» **Data provided**
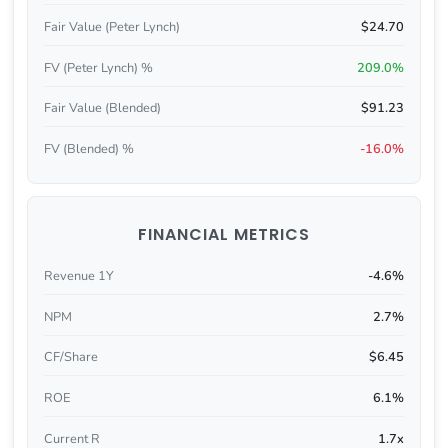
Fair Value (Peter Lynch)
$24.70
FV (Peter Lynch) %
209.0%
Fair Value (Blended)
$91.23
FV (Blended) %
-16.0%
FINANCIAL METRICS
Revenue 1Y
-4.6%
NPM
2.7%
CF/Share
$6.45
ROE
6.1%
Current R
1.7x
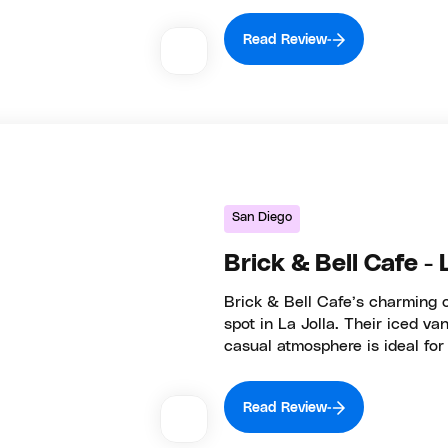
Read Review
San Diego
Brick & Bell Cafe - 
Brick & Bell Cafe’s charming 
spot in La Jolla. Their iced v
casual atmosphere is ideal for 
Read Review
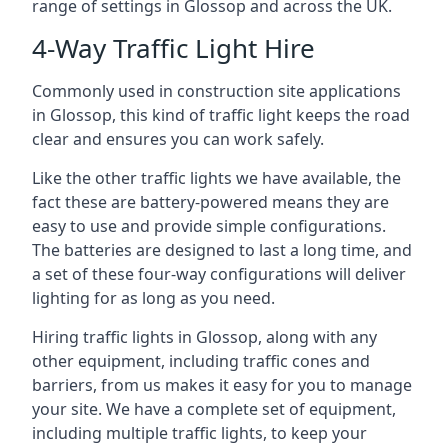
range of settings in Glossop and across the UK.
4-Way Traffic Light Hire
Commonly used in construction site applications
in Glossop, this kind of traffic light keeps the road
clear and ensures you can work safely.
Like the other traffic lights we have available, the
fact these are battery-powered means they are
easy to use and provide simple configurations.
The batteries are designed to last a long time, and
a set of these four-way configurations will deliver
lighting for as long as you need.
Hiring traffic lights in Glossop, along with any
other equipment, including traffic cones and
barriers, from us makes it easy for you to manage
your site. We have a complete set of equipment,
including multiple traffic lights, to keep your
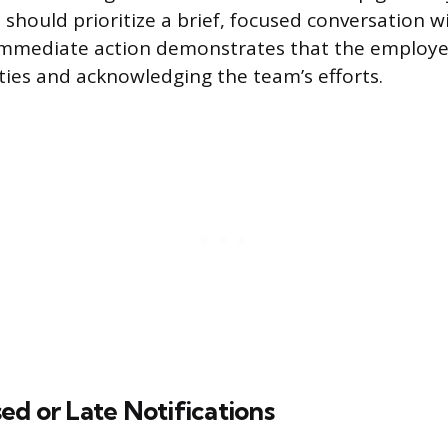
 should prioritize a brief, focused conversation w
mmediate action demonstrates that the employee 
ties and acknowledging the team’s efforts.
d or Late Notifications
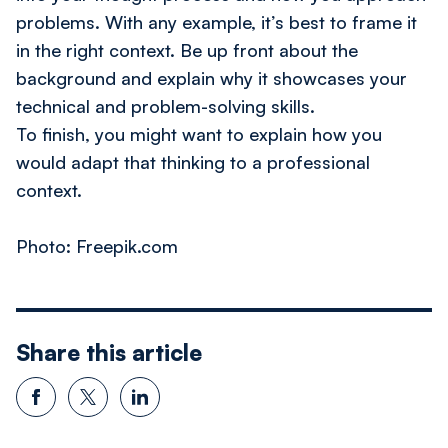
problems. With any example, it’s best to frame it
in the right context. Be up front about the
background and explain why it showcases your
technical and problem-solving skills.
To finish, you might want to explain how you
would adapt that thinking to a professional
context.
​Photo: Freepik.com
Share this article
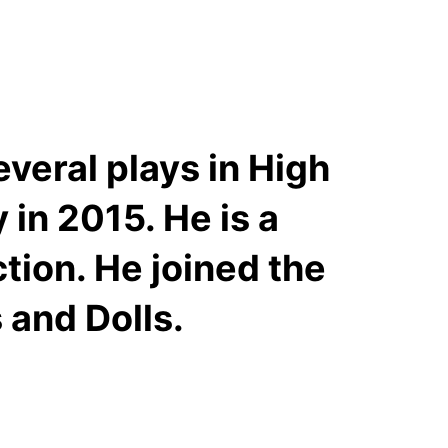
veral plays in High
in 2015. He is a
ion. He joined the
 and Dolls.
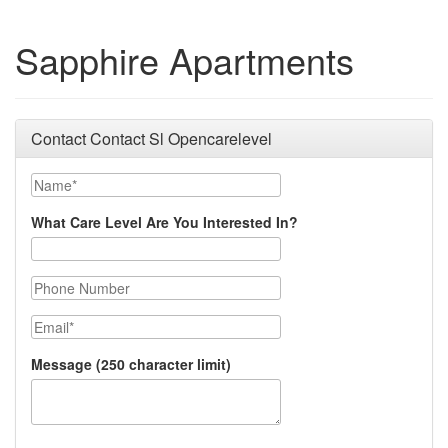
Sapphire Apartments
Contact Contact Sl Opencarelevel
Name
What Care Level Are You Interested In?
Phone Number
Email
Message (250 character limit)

» **Task requirements**
None of the pictures should be copied, but every record above must be restated in full.

» **Answer section**
Fair Value (Peter Lynch)
$24.70
FV (Peter Lynch) %
209.0%
Fair Value (Blended)
$91.23
FV (Blended) %
-16.0%
FINANCIAL METRICS
Revenue 1Y
-4.6%
NPM
2.7%
CF/Share
$6.45
ROE
6.1%
Current R
1.7x
Read Review
San Diego
Brick & Bell Cafe - 
Brick & Bell Cafe’s charming 
spot in La Jolla. Their iced v
casual atmosphere is ideal for 
Read Review
range of settings in Glossop and across the UK.
4-Way Traffic Light Hire
Commonly used in construction site applications
in Glossop, this kind of traffic light keeps the road
clear and ensures you can work safely.
Like the other traffic lights we have available, the
fact these are battery-powered means they are
easy to use and provide simple configurations.
The batteries are designed to last a long time, and
a set of these four-way configurations will deliver
lighting for as long as you need.
Hiring traffic lights in Glossop, along with any
other equipment, including traffic cones and
barriers, from us makes it easy for you to manage
your site. We have a complete set of equipment,
including multiple traffic lights, to keep your
 should prioritize a brief, focused conversation w
mmediate action demonstrates that the employee 
ties and acknowledging the team’s efforts.
d or Late Notifications
problems. With any example, it’s best to frame it
in the right context. Be up front about the
background and explain why it showcases your
technical and problem-solving skills.
To finish, you might want to explain how you
would adapt that thinking to a professional
context.
​Photo: Freepik.com
Share this article
veral plays in High
in 2015. He is a
ion. He joined the
 and Dolls.
Sapphire Apartments
Contact Contact Sl Opencarelevel
Name
What Care Level Are You Interested In?
Phone Number
Email
Message (250 character limit)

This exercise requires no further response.